Als Haussklavin / Sklave übernehme ich ebenso selbstverständlich alle niederen anfallenden Arbeiten in und um den Haushalt, wie Putzen, Wäschepflege (Waschen und Bügeln), ggf. Kochen, Einkaufen, Bedienung/ Servieren bei Tisch, selbstverständlich auch bei Einladungen von Gästen, Fahrdienste (PKW Führerschein vorhanden) usw. und alle sonstigen geforderten Arbeiten und Dienste zu Ihrem dominanten Gebrauch.
Gnädige Herrin bräuchten also für Ihnen lästige, unwürdige Tätigkeiten wirklich nicht mehr „den kleinsten Finger zu rühren“, und es wäre immer jemand zu Ihrer Bedienung wie auch Ihrem sonstigen dominanten Gebrauch zur Verfügung.
Durch die vorige Herrin habe ich auch schon kapiert, daß von einer anspruchsvollen Herrschaft selbstverständlich bei der Verrichtung der Dienste von so niedersten Haussklavinnen absolute Perfektion erwartet wird. Mir ist auch klar, daß ich ehrlicherweise in vielen Dienstbereichen auch bestimmt noch nicht perfekt bin.
Aus diesem Grund gibt es meines Erachtens für mich immer etwas dazu zu lernen, wozu ich wirklich willens bin, umso mehr, weil mir ja auch die Herrin schon meine Minderwertigkeit schon noch mehr wirklich klar gemacht hat.
Ebenso weiß ich von der früheren Herrin, daß vornehme Herrschaften im Falle einer Übernahme eines nicht wie üblich biologisch weiblichen Dienstmädchens auf Grund gewisser Vorbehalte zu Ihrer Absicherung vor Diebstahl, unerlaubter Entfernung vom Dienst oder anderer schwerwiegender Verfehlungen für mich ja verständlicherweise besondere Vorsichtsmaßnahmen fordern.
Auf Wunsch wäre ich daher wie auch zuvor entsprechend von der Herrin gefordert selbstverständlich auch bei Ihnen bereit, Ihnen zur maximalen Absicherung bei Dienstantritt den heutzutage wohl bei anspruchsvollen Herrschaften auch wieder üblichen speziellen Dienstvertrag, das zur besonderen Absicherung vor Diebstahl geforderte Blankodiebstahlgeständnis sowie Blankoschuldanerkenntnis und auf Wunsch auch Bankkarte, Ausweise oder noch andere vielleicht gewünschte Sicherheiten auszuhändigen.

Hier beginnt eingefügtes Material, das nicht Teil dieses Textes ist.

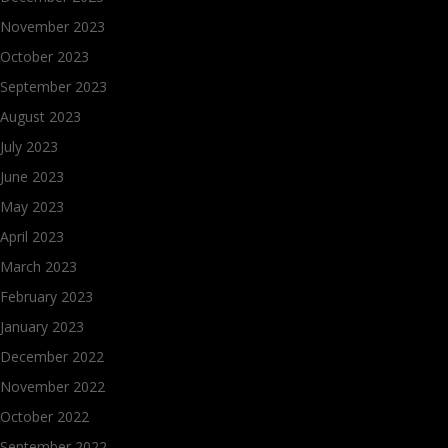
November 2023
October 2023
September 2023
August 2023
July 2023
June 2023
May 2023
April 2023
March 2023
February 2023
January 2023
December 2022
November 2022
October 2022
September 2022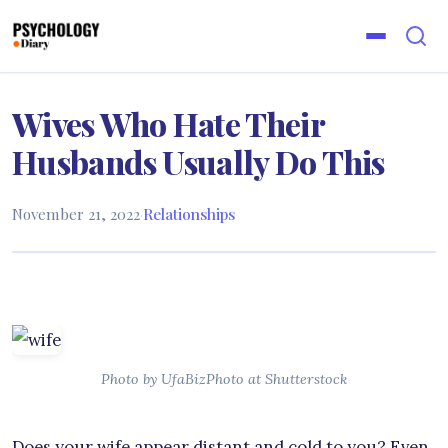
Wives Who Hate Their
Husbands Usually Do This
November 21, 2022
·
Relationships
Photo by UfaBizPhoto at Shutterstock
Does your wife appear distant and cold to you? Even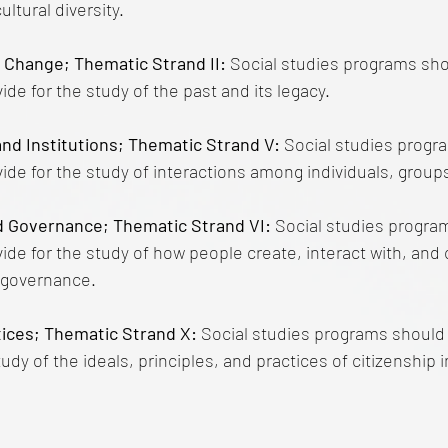
ultural diversity.
d Change; Thematic Strand II:
Social studies programs sho
de for the study of the past and its legacy.
and Institutions; Thematic Strand V:
Social studies progr
ide for the study of interactions among individuals, groups
d Governance; Thematic Strand VI:
Social studies progra
ide for the study of how people create, interact with, and
d governance.
ctices; Thematic Strand X:
Social studies programs should
tudy of the ideals, principles, and practices of citizenship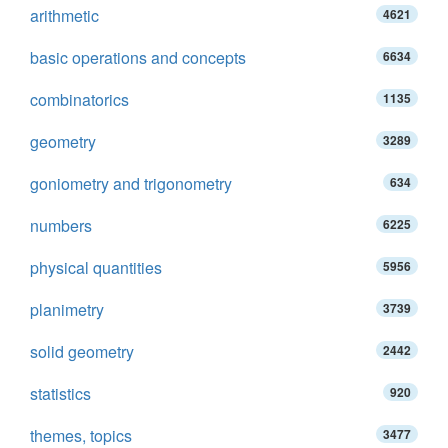
arithmetic
4621
basic operations and concepts
6634
combinatorics
1135
geometry
3289
goniometry and trigonometry
634
numbers
6225
physical quantities
5956
planimetry
3739
solid geometry
2442
statistics
920
themes, topics
3477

Durch meine vorherige Herrin wurde ichja allgemein auch schon an eine ja wohl bei sowas wie mir ebenso wohl wieder übliche konsequent strenge Abrichtung und Haltung wie der früher üblichen Sklavenhaltung (auch Kettenhaltung, strenge Züchtigung sowie vielerlei Straf- und Erziehungsmaßnahmen) gewöhnt.
So wurde ich auch bei Nichtgebrauch um die Herrin auf Dauer nicht durch meine Anwesenheit zu belästigen immer ganz abseits am Halsband an die Kette gelegt bzw. im Keller angekettet weggesperrt.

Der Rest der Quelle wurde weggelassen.